Monday, January 02, 2023

January 2, 1978: Cutting Corners Cuts Life Short

 In December of 1977, 26-year-old leather shop owner Sherry Emry of Hammond, Indiana went to Water Tower Reproductive Center in Chicago for a pregnancy test. When the test was positive, she made an appointment to return on December 28 for an abortion.

A news clipping photo of a young woman with thick, dark hair parted in the middle and large eyeglasses in the style of the late 1970s
Sherry Emry
An unspecified doctor performed the safe and legal abortion. Clinic owner Arnold Bickham did not have his staff do pathology exams on abortion tissues; instead they threw them away, in violation of state law.

After her abortion, Sherry returned to her home. She was in pain on New Years Eve. She consulted with the clinic instruction sheet and concluded that her pain was normal. By January 1, Sherry was quite ill and unable to arise from her bed. Her worried friends urged her to seek medical care, but Sherry thought that she just had the flu, so she kept to her bed. She slept fitfully, with chills and sweating. When her friends came to check on her the morning of January 2, they found her dead in her bed and called the police.

Lake County Coroner Dr. Albert Willardo performed an autopsy He found that Sherry's fetus had been implanted in her fallopian tube, which ruptured.

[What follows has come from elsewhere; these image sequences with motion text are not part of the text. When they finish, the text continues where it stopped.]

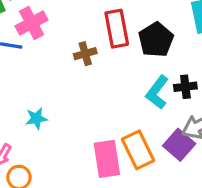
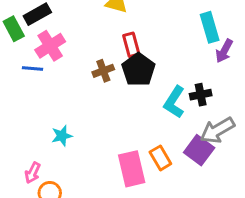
red rectangle: (117, 29) -> (131, 45), size x0.7
black pentagon: (156, 40) -> (138, 70), moved
orange rectangle: (138, 150) -> (160, 158), size x0.7

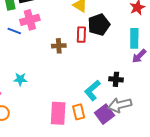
black pentagon: (138, 70) -> (99, 25), moved
cyan L-shape: (174, 102) -> (92, 90), moved

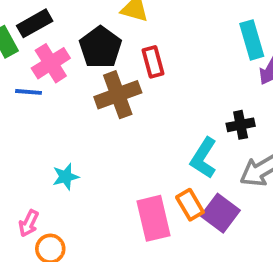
black pentagon: (99, 25) -> (100, 47), moved
brown cross: (59, 46) -> (118, 95), size x1.6
purple square: (104, 114) -> (220, 213), moved

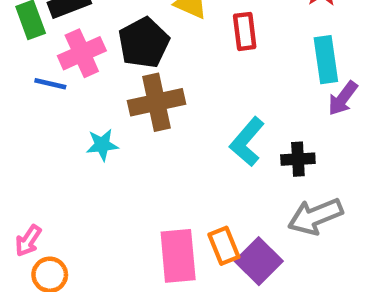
red rectangle: (153, 62) -> (245, 31), moved
cyan L-shape: (204, 158) -> (247, 142), moved
cyan star: (66, 177) -> (102, 145), moved

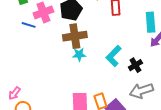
cyan star: (102, 145) -> (79, 55), moved
black cross: (298, 159) -> (135, 65), turned -32

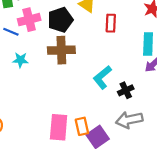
cyan star: (79, 55) -> (20, 60), moved

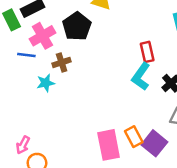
red rectangle: (111, 23) -> (147, 52), moved
brown cross: (61, 50) -> (62, 62), moved, size x0.6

She bled to death. The coroner blamed Sherry's death on the fact that Water Tower threw fetal remains away without a pathology analysis. "She should have been warned about possible complications. If she was not warned, this was at the least gross disregard for a patient's safety and certainly puts it in the area of manslaughter."

Dr. Willardo asked Illinois officials to conduct an investigation. It took them eight months to get started.

Headshot of a bald, middle-aged Black man wearing a white shirt and black necktie
Arnold Bickham
The police found that Sherry had a receipt from Water Tower indicating a $50 discount. They hypothesized that staff might have noted the lack of a fetus in the aspirator, concluded that Sherry hadn't been pregnant, and given her a partial refund. However, some unnamed sources told the Chicago Tribune that Wednesday, the day of the week when Sherry's abortion was done, was discount day at the facility.

A CDC report about Sherry's death says, "At this clinic the physicians did not routinely examine the products of conception except through the wall of the transparent suction tubing as tissue was aspirated.... The tissue was neither weighed nor examined.... The aspirated material from all patients was collected together in a single bottle." "Autopsy revealed 4,000 ml of blood in the peritoneal cavity and a ruptured ectopic pregnancy.... fetal size was consistent with a 10 weeks gestation."

When Sherry's survivors filed a $5 million suit against Bickham, he refused to turn over her medical records, first saying that they were privileged, then by claiming that they were his personal property and that Sherry's family had no right to them. Bickham was held in contempt of court for his refusal to cooperate with the courts in the matter. Eventually authorities had to drop any hope of prosecution when a court ruled that they could not examine the records of 62 other patients to see if Bickham showed a pattern of recklessness in his care of patients.

The state was able to close the clinic due to lack of cooperation with inspectors.

In spite of his poor records, Bickham collected nearly $800,000 in Medicaid payments for abortions he performed. This was the largest Medicaid payout to any doctor in the country that year.

Sherry wasn't the only woman to die after abortion in a Bickham facility. 
Sylvia Moore, age 18, died after Bickham shoved her out the door of his clinic New Years Eve of 1986.